Your instructions:
Set down all of the records below exactly, please, omitting the images.

>>>

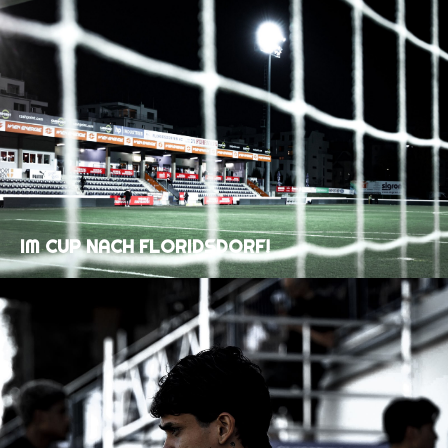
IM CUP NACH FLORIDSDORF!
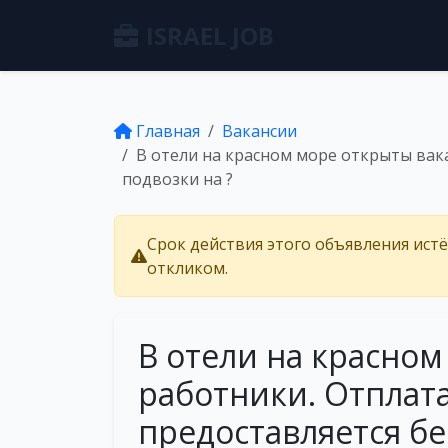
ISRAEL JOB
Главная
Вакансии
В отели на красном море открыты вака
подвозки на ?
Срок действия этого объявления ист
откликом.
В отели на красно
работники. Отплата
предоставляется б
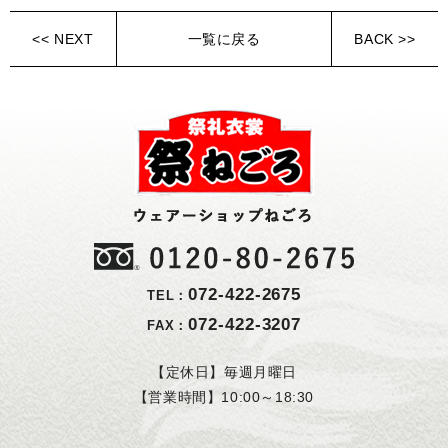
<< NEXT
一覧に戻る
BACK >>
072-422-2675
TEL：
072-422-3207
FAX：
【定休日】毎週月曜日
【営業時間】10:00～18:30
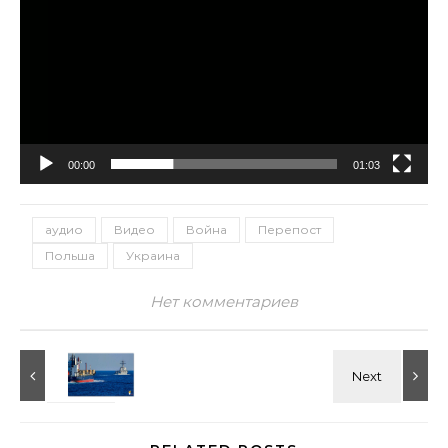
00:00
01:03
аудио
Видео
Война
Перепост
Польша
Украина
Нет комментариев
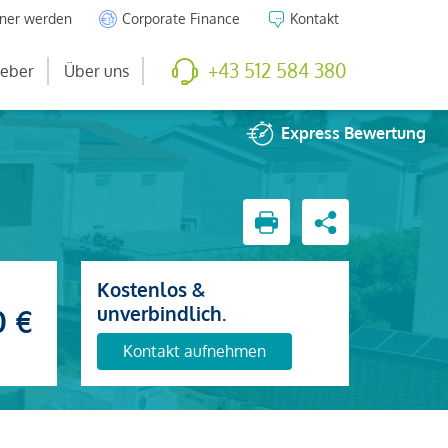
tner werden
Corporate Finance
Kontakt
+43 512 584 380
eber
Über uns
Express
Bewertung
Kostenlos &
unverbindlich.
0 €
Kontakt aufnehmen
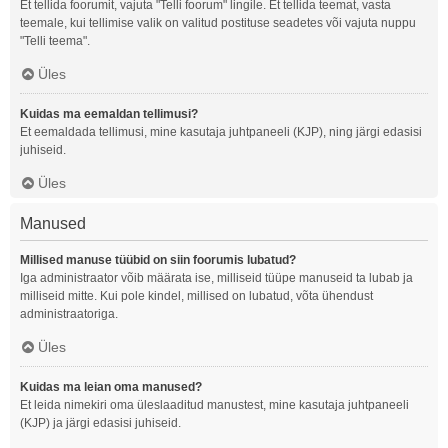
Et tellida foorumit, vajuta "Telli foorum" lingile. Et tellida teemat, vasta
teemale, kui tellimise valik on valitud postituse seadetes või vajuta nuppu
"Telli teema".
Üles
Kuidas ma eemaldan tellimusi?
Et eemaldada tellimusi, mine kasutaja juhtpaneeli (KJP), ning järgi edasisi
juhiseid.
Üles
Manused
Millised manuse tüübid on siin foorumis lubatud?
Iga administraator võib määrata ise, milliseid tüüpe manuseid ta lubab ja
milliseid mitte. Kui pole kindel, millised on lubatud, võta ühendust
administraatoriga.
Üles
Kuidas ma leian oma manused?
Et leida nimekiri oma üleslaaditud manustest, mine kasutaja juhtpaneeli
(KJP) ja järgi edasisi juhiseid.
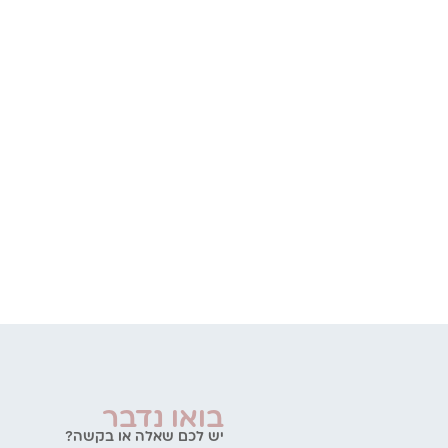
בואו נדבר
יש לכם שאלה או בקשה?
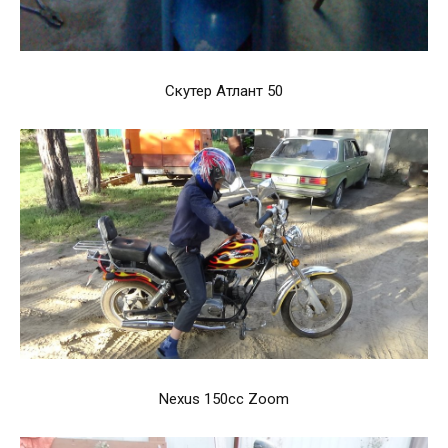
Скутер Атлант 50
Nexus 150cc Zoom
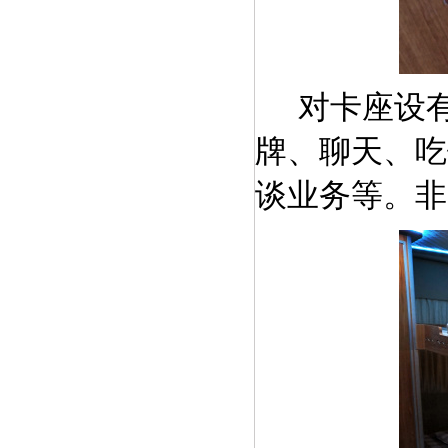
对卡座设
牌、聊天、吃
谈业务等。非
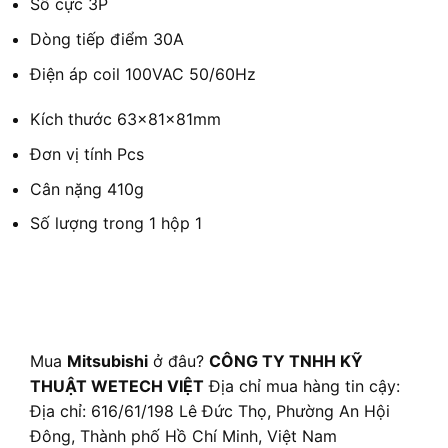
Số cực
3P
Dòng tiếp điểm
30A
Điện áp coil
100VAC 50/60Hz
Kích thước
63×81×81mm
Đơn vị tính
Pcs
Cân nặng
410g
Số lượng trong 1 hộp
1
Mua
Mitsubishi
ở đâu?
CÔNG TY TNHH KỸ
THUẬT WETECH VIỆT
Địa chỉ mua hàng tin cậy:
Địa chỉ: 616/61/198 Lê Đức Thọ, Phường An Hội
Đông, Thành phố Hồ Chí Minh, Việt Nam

<<<

Final answer:
IM CUP NACH FLORIDSDORF!
ISRAEL JOB
Главная
Вакансии
В отели на красном море открыты вака
подвозки на ?
Срок действия этого объявления ист
откликом.
В отели на красно
работники. Отплата
предоставляется б
<< NEXT
一覧に戻る
BACK >>
072-422-2675
TEL：
072-422-3207
FAX：
【定休日】毎週月曜日
【営業時間】10:00～18:30
00:00
01:03
аудио
Видео
Война
Перепост
Польша
Украина
Нет комментариев
tner werden
Corporate Finance
Kontakt
+43 512 584 380
eber
Über uns
Express
Bewertung
Kostenlos &
unverbindlich.
0 €
Kontakt aufnehmen
Et tellida foorumit, vajuta "Telli foorum" lingile. Et tellida teemat, vasta
teemale, kui tellimise valik on valitud postituse seadetes või vajuta nuppu
"Telli teema".
Üles
Kuidas ma eemaldan tellimusi?
Et eemaldada tellimusi, mine kasutaja juhtpaneeli (KJP), ning järgi edasisi
juhiseid.
Üles
Manused
Millised manuse tüübid on siin foorumis lubatud?
Iga administraator võib määrata ise, milliseid tüüpe manuseid ta lubab ja
milliseid mitte. Kui pole kindel, millised on lubatud, võta ühendust
administraatoriga.
Üles
Kuidas ma leian oma manused?
Et leida nimekiri oma üleslaaditud manustest, mine kasutaja juhtpaneeli
(KJP) ja järgi edasisi juhiseid.
בואו נדבר
יש לכם שאלה או בקשה?
Скутер Атлант 50
Nexus 150cc Zoom
对卡座设
牌、聊天、吃
谈业务等。非
Số cực
3P
Dòng tiếp điểm
30A
Điện áp coil
100VAC 50/60Hz
Kích thước
63×81×81mm
Đơn vị tính
Pcs
Cân nặng
410g
Số lượng trong 1 hộp
1
Mua
Mitsubishi
ở đâu?
CÔNG TY TNHH KỸ
THUẬT WETECH VIỆT
Địa chỉ mua hàng tin cậy:
Địa chỉ: 616/61/198 Lê Đức Thọ, Phường An Hội
Đông, Thành phố Hồ Chí Minh, Việt Nam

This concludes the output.